Labs are conducted on target boards, that can be:
    Atmel ARM9-based boards, with Lauterbach JTAG probes.
We use the last linux kernel, as delivered on www.kernel.org.

Labs are conducted using the System Workbench for Linux - Basic Edition IDE.

Course environment
  • A PC workstation and a target board per two trainees group with Lauterbach JTAG probe.

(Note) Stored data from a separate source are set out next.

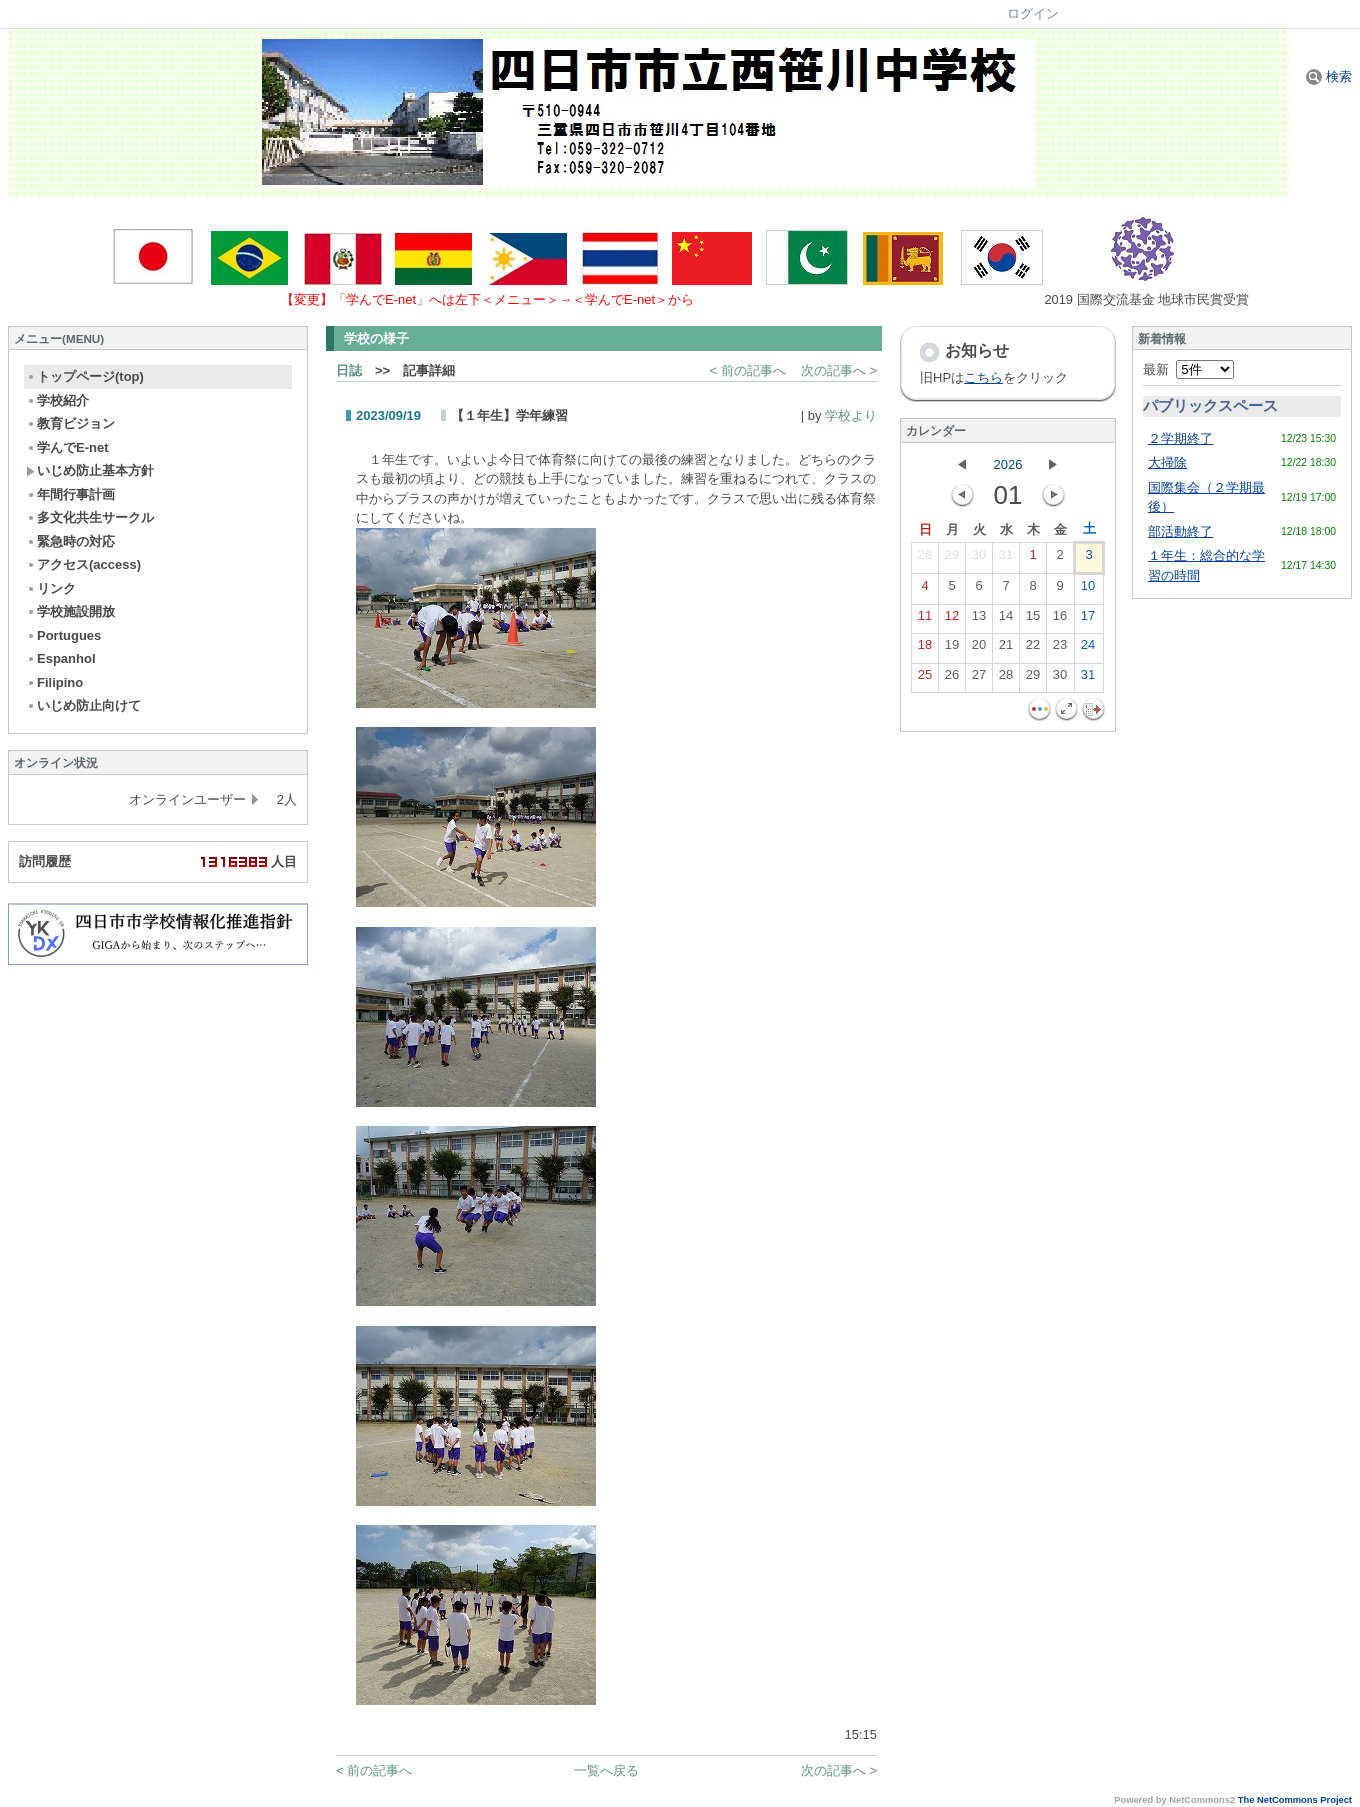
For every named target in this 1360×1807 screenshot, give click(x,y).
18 (925, 649)
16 (1060, 620)
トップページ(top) (85, 376)
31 (1006, 559)
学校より (851, 415)
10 (1088, 590)
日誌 (349, 370)
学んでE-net (67, 447)
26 (952, 679)
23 (1060, 649)
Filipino (54, 682)
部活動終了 (1180, 531)
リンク (51, 588)
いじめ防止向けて (83, 705)
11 (925, 620)
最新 (1188, 369)
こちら (983, 377)
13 (979, 620)
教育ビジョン (70, 423)
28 (925, 559)
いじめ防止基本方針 (90, 470)
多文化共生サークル (90, 517)
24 (1088, 649)
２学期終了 (1180, 438)
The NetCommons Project (1295, 1800)
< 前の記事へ (748, 370)
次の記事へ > (839, 370)
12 (952, 620)
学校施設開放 (70, 611)
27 (979, 679)
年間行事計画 (70, 494)
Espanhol (61, 658)
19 (952, 649)
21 (1006, 649)
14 (1006, 620)
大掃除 (1167, 462)
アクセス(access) (83, 564)
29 (952, 559)
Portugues (63, 635)
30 (979, 559)
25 (925, 679)
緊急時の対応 (70, 541)
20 (979, 649)
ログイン (1033, 13)
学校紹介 (57, 400)
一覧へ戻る (606, 1770)
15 (1033, 620)
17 (1088, 620)
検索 (1329, 76)
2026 (1008, 464)
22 (1033, 649)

  • Printed course material.
  • CDROM with documentation and exercises solutions.
Prerequisite
  • Good practice of C programming on Linux
  • Basic knowledge of Linux kernel and driver programming (see our D3 - Linux Drivers course)

First day
Reminders on kernel programming
  • Reminders on kernel module development
  • Kernel objects
Exercise:  Writing a kernel module creating and using kernel objects and sets
  • The sysfs file system
Exercise:  Interacting with a kernel module through a kernel object and the sysfs file sytem
Hotplug
  • Hotplug in the kernel
    • uevents
Exercise:  Writing a kernel module sending hotplug events to a user mode program.
  • Hotplug at user level
    • Udev
    • Hal and Dbus
Exercise:  Cross-compiling, configuring and using Udev.
Second Day
Devices and Drivers
  • The Device/Driver model in Linux
    • Device class and types
    • Bus drivers
  • Bus types
    • Generic devices and drivers
    • System devices and drivers
    • Platform devices and drivers
Exercise:  Writing a platform device driver showing how device matching work
Power-management : APM and ACPI
  • The APM standard.
  • The ACPI standard.
Exercise:  Writing a user program to shut down the system.

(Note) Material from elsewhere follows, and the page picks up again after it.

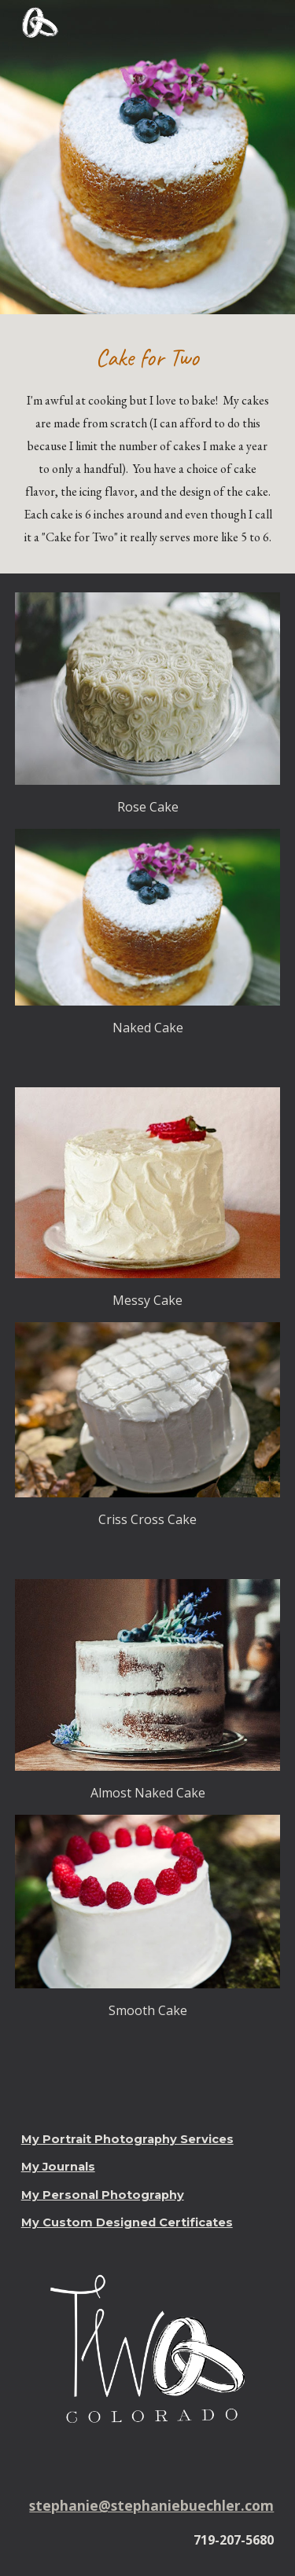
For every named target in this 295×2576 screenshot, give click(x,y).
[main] (148, 444)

Power-management, suspend and hibernate
  • Power management in drivers
  • Freezing tasks
  • Suspend in RAM
  • Suspend on Disk
    • Hibernate
  • Debugging power management
Exercise:  Writing a kernel module reacting to suspend in RAM and system wakeup
Third Day
Cpu frequency governors
  • The cpufreq user interface.
  • The various governors available.
Idle Cpu governors
  • The Idle task.
  • The Idle device concept.
  • CpuIdle governors.
USB Drivers
  • The USB bus
    • USB devices
    • USB descriptors
    • USB endpoints
    • USB requests
  • User view of the USB bus and devices
  • USB device drivers
    • Hotplug
    • Communicating with devices through URBs
Exercise:  Writing a basic usb device driver using URBs
Exercise:  Writing an usb device driver using synchronous request management
Fourth Day
The libUSB user-mode USB driver framework
  • The libUSB libraries.
    • libUSB 0.1.12.
    • libUSB 1.0
Exercise:  Building libUSB
Exercise:  Writing a user-mode USB driver using libUSB
USB gadget drivers
  • Basic USB gadgets.
  • Composite USB gaddget drivers.
Exercise:  Writing a gadget driver and the corresponding host driver on the Linux workstation.
  • The USB On-The-Go (OTG) specification.